The 38-year-old continued to throw punches and the pair struggled on the floor, before eventually being split up by members of the public.

Blood-spattered Dodds was frogmarched by a friend of the victim to Arbroath police station, having stated immediately he would hand himself in of his own accord.

The pair waved across two officers en route and he confessed to the attack, stating: “I’ve f**ked up. I must have punched him with a glass in my hand.”

Surging pain

Dodds’ victim was later found in a side street, bleeding “profusely” from the 5cm gash and was taken to Ninewells Hospital in Dundee.

There, he received seven stitches to his left cheek under local anaesthetic and says he has been left to live with piercing jolts of pain surging from the scar on a near weekly basis.

Depute Fiscal Lora Apostolova said: “While walking to the police station, they flagged down two officers.

“Mr Ruxton reported loss of feeling and numbness around the scar and three or four times a month, he gets extremely sharp shooting pains across the scar.”

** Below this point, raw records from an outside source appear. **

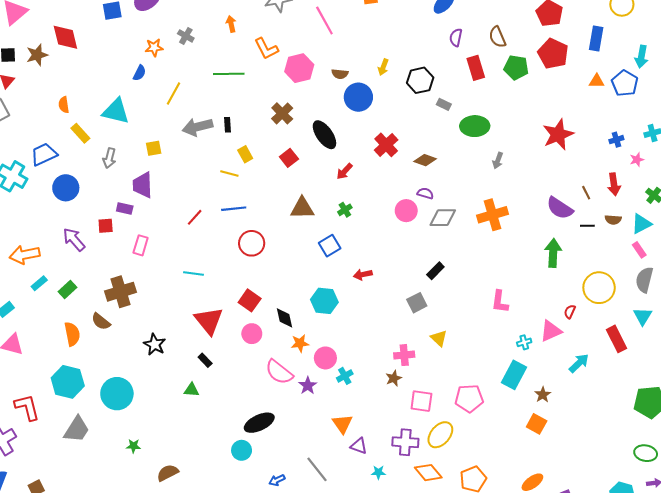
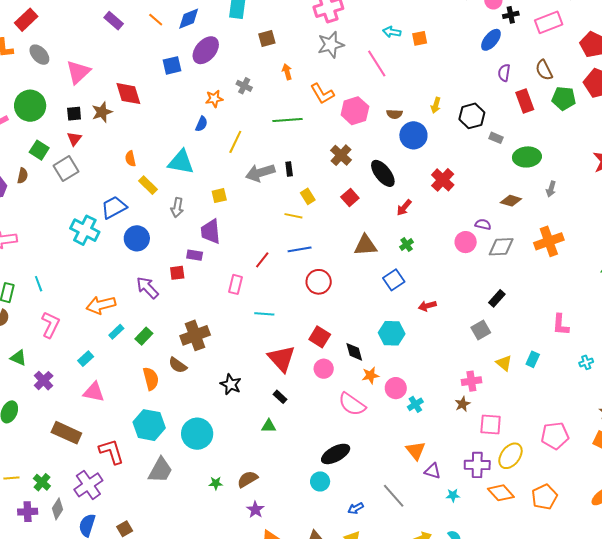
brown diamond: (425, 160) -> (511, 201), moved
pink rectangle: (141, 245) -> (235, 284), moved
cyan rectangle: (514, 375) -> (533, 359), moved, size x0.6
purple star: (308, 386) -> (255, 510), moved
pink pentagon: (469, 398) -> (555, 436), moved
brown semicircle: (168, 473) -> (248, 479), moved

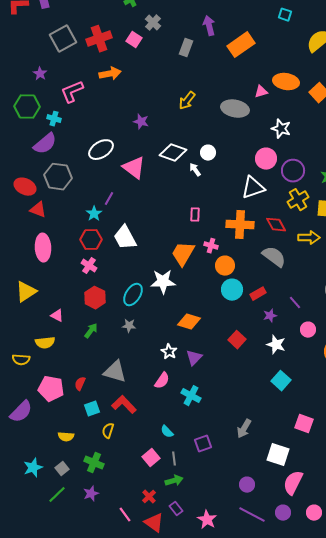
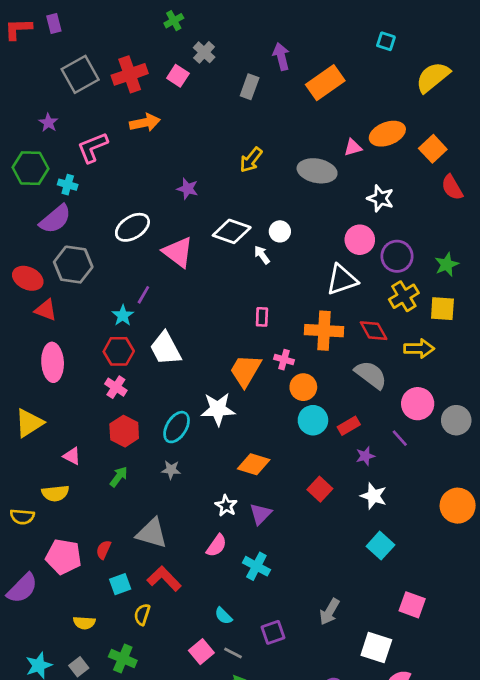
orange ellipse: (286, 82) -> (387, 134), turned -30
pink circle: (308, 330) -> (418, 404), moved, size x1.5
gray line: (174, 459) -> (233, 653), turned -56

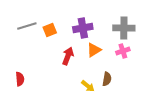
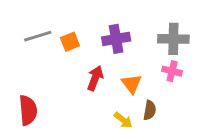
orange triangle: (94, 50) -> (131, 84), moved, turned -35
pink cross: (123, 51) -> (172, 71), turned 32
red semicircle: (20, 79) -> (28, 110), size x1.5

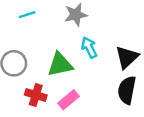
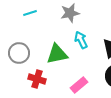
pink rectangle: (69, 100) -> (79, 85), moved

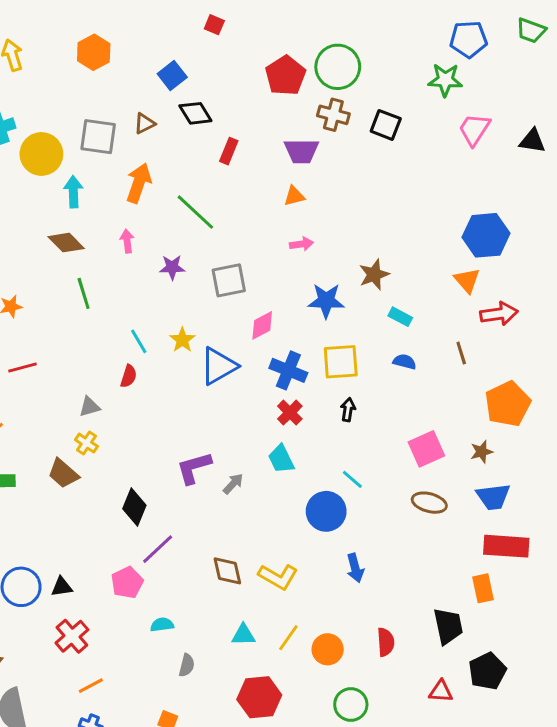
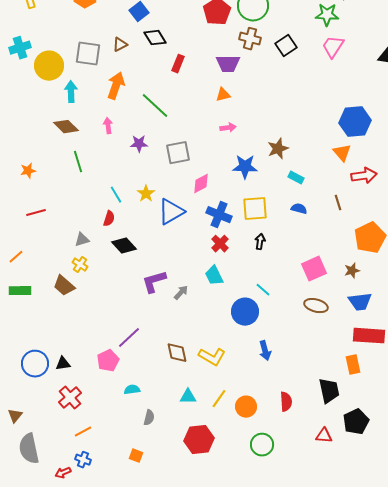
black square: (386, 125) -> (286, 46), turned 35
pink trapezoid: (474, 129) -> (333, 47), moved
black diamond: (134, 507) -> (124, 246), moved, turned -65

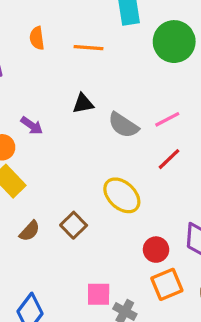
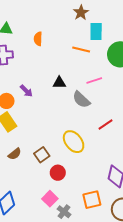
orange line: (89, 48) -> (81, 50), moved
pink line: (167, 119) -> (94, 81), moved
red circle: (156, 250) -> (58, 173), moved
pink square: (99, 294) -> (50, 199), turned 35

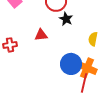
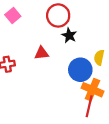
blue circle: (71, 64) -> (80, 70), moved

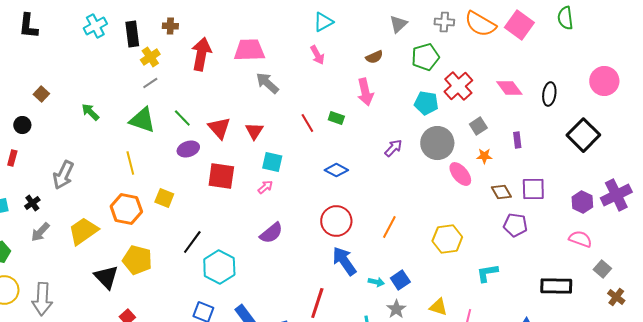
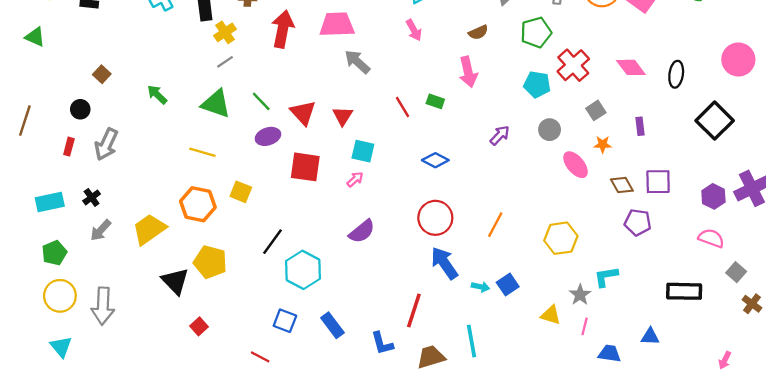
gray circle: (437, 143) -> (550, 130), size x0.6
yellow line: (130, 163) -> (202, 152), turned -60
gray arrow: (63, 175) -> (106, 144), moved
gray star: (396, 309) -> (580, 295), moved

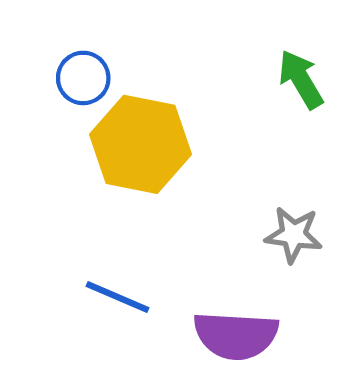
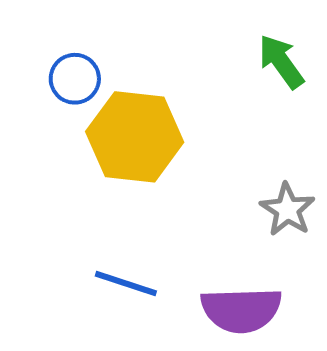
gray star: (294, 235) -> (287, 210), turned 30

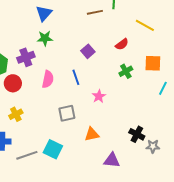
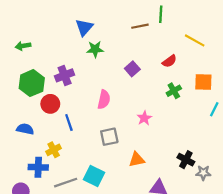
green star: (45, 38) -> (95, 49), moved
blue line: (76, 77) -> (69, 122), moved
pink semicircle: (48, 79) -> (104, 99), moved
yellow cross: (16, 114) -> (54, 150), moved

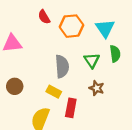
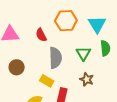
red semicircle: (44, 17) -> (41, 35), moved
brown circle: (15, 86) -> (17, 67), moved

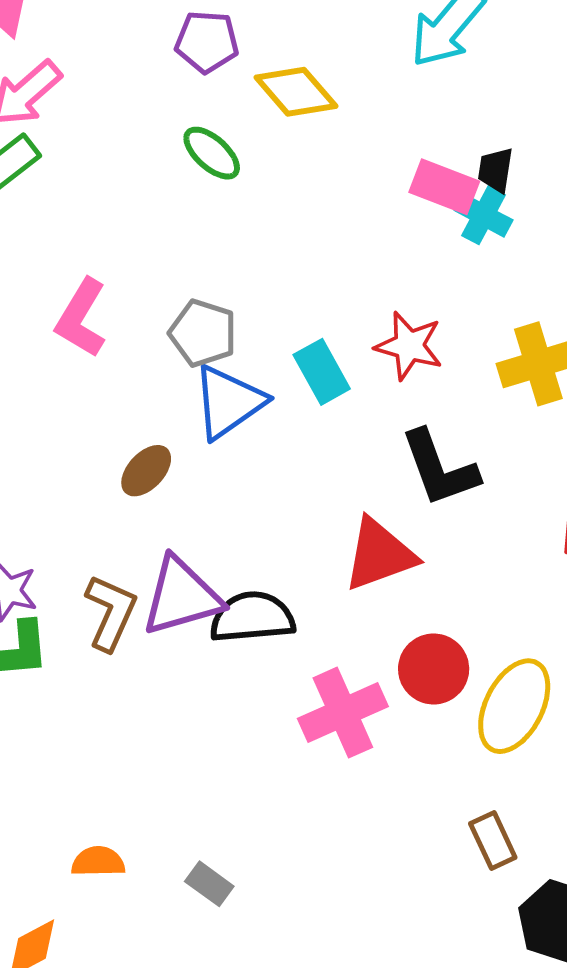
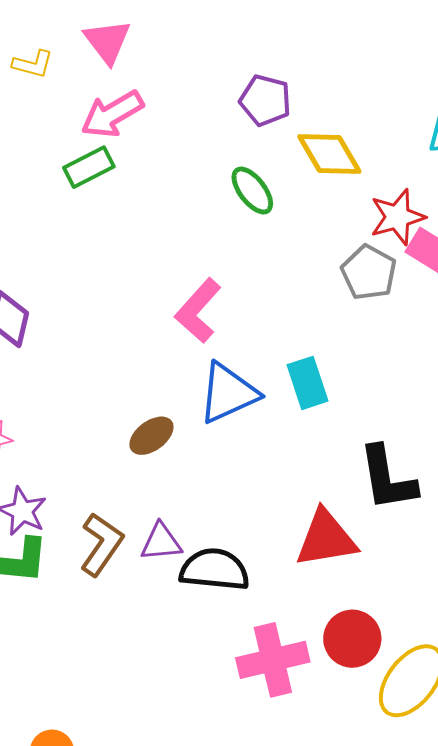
pink L-shape: (81, 318) -> (198, 311), moved
gray pentagon: (203, 333) -> (369, 272), moved
red star: (409, 346) -> (397, 217), moved, turned 30
purple triangle: (182, 596) -> (161, 542), size x0.6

Appearing at Dundee Sheriff Court on Tuesday, Dodds pled guilty to assaulting Mr Ruxton, grabbing him by the neck, striking him on the head and struggling with him to his severe injury, permanent disfigurement and impairment.

PTSD sufferer

The charges described were by Sheriff Richard MacFarlane as “serious.”

Dodds had been diagnosed with PTSD two years earlier and has been seeking treatment at the time of the attack.

He has previously been convicted of a violent crime while serving in the army in 2009 and was released on bail from Forfar Sheriff Court less than a month before the violent outburst.

He was released on bail again to allow a criminal justice social work report to be written and is scheduled to be sentenced on May 18.